İş kazaları, işverenin gerekli iş güvenliği önlemlerini almaması veya işçinin kaza geçirmesi sonucu ortaya çıkabilir. İş kazası geçiren işçi, hem maddi hem de manevi tazminat talebinde bulunabilir. Maddi tazminat, işçinin kazanç kaybını, tedavi giderlerini ve çalışma gücündeki azalmayı kapsarken, manevi tazminat işçinin yaşadığı psikolojik zararlar için talep edilir. Tazminat talep edebilmek için iş kazasının, işyeri sınırları içinde ya da işyeri faaliyetleri sırasında meydana gelmiş olması gerekir. İşçi, iş kazasını bildirmekle yükümlüdür ve tazminat davası için zaman aşımı süresi genel olarak kazadan itibaren 10 yıldır.

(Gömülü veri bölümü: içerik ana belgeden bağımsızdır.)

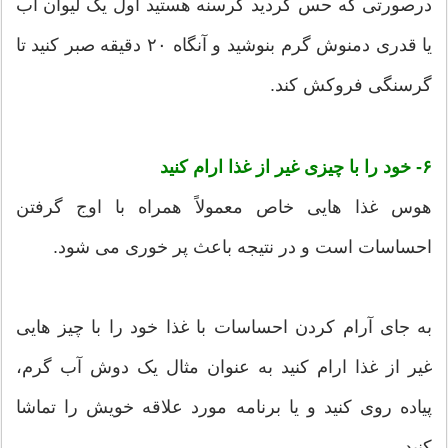
درصورتی که حس کردید گرسنه هستید اول یک لیوان آب
یا قدری دمنوش گرم بنوشید و آنگاه ۲۰ دقیقه صبر کنید تا
گرسنگی فروکش کند.
۶- خود را با چیزی غیر از غذا ارام کنید
هوس غذا هایی خاص معمولاً همراه با اوج گرفتن
احساسات است و در نتیجه باعث پر خوری می شود.
به جای آرام کردن احساسات با غذا خود را با چیز هایی
غیر از غذا ارام کنید به عنوان مثال یک دوش آب گرم،
پیاده روی کنید و یا برنامه مورد علاقه خویش را تماشا
کنید.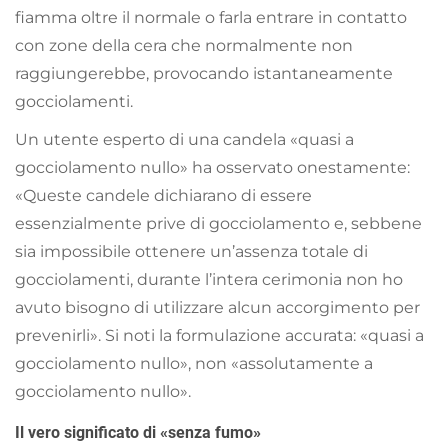
fiamma oltre il normale o farla entrare in contatto
con zone della cera che normalmente non
raggiungerebbe, provocando istantaneamente
gocciolamenti.
Un utente esperto di una candela «quasi a
gocciolamento nullo» ha osservato onestamente:
«Queste candele dichiarano di essere
essenzialmente prive di gocciolamento e, sebbene
sia impossibile ottenere un’assenza totale di
gocciolamenti, durante l’intera cerimonia non ho
avuto bisogno di utilizzare alcun accorgimento per
prevenirli». Si noti la formulazione accurata: «quasi a
gocciolamento nullo», non «assolutamente a
gocciolamento nullo».
Il vero significato di «senza fumo»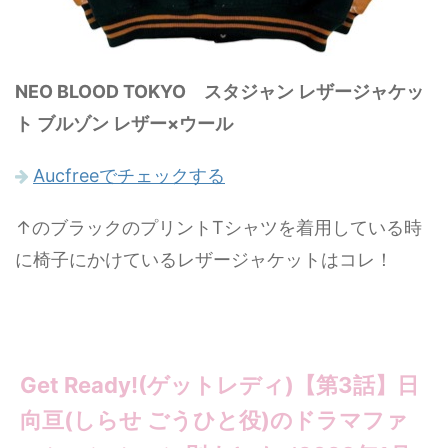
NEO BLOOD TOKYO スタジャン レザージャケッ
ト ブルゾン レザー×ウール
Aucfreeでチェックする
↑のブラックのプリントTシャツを着用している時
に椅子にかけているレザージャケットはコレ！
Get Ready!(ゲットレディ)【第3話】日
向亘(しらせ ごうひと役)のドラマファ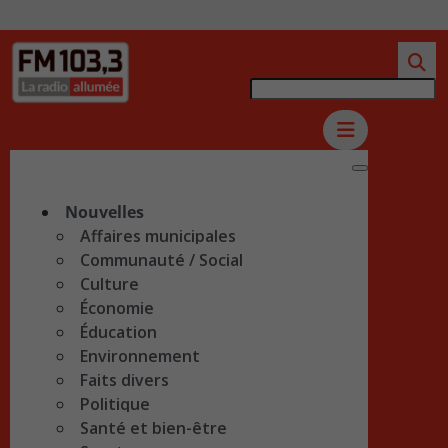
Nouvelles
Affaires municipales
Communauté / Social
Culture
Économie
Éducation
Environnement
Faits divers
Politique
Santé et bien-être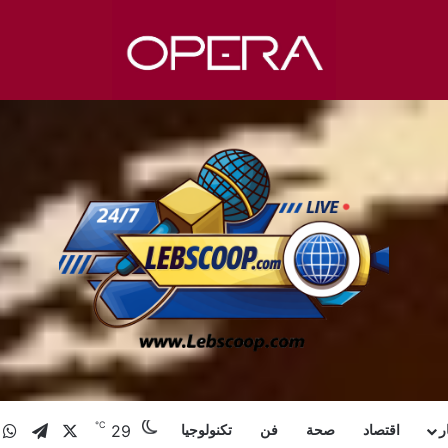
℃
29
X
تيلقر
و
ر
اقتصاد
صحة
فن
تكنولوجيا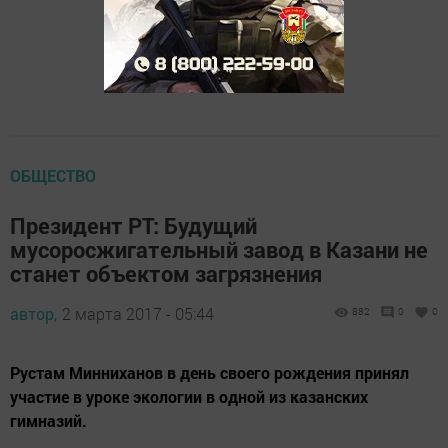
ОБЩЕСТВО
Президент РТ: Будущий
мусоросжигательный завод в Казани не
станет объектом загрязнения
автор,
2 марта 2017 - 05:44
882
0
0
Рустам Минниханов в день своего рождения принял
участие в уроке экологии в одной из казанских
гимназий.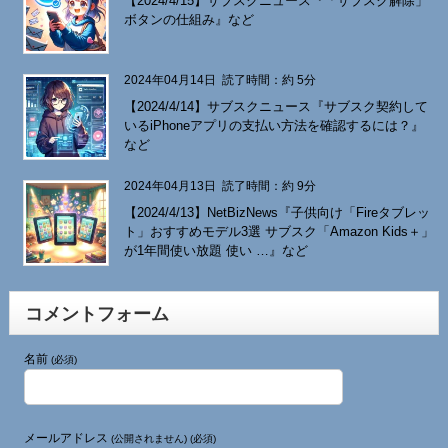
【2024/4/15】サブスクニュース『「サブスク解除」
ボタンの仕組み』など
2024年04月14日
読了時間：約 5分
【2024/4/14】サブスクニュース『サブスク契約して
いるiPhoneアプリの支払い方法を確認するには？』
など
2024年04月13日
読了時間：約 9分
【2024/4/13】NetBizNews『子供向け「Fireタブレッ
ト」おすすめモデル3選 サブスク「Amazon Kids＋」
が1年間使い放題 使い …』など
コメントフォーム
名前
(必須)
メールアドレス
(公開されません) (必須)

Türk Medeni Kanunu’na göre, miras paylaşımında yasal mirasçılar, miras bırakanın altsoyu (çocuklar, torunlar) ve eşi öncelikli hak sahipleridir. Miras bırakanın çocukları eşit haklara sahiptir, ancak eş mirasın dörtte biri üzerinde hak sahibidir. Eğer miras bırakanın çocukları yoksa, miras bırakanın anne ve babası mirasa ortak olur. Miras paylaşımı, vasiyetname varsa bu vasiyetin hükümleri doğrultusunda yapılır. Vasiyetnamenin bulunmadığı hallerde ise yasal mirasçılar arasında eşit şekilde paylaştırılır. Mirasçılar arasında anlaşmazlık olması durumunda miras paylaşımı mahkeme kararıyla belirlenir.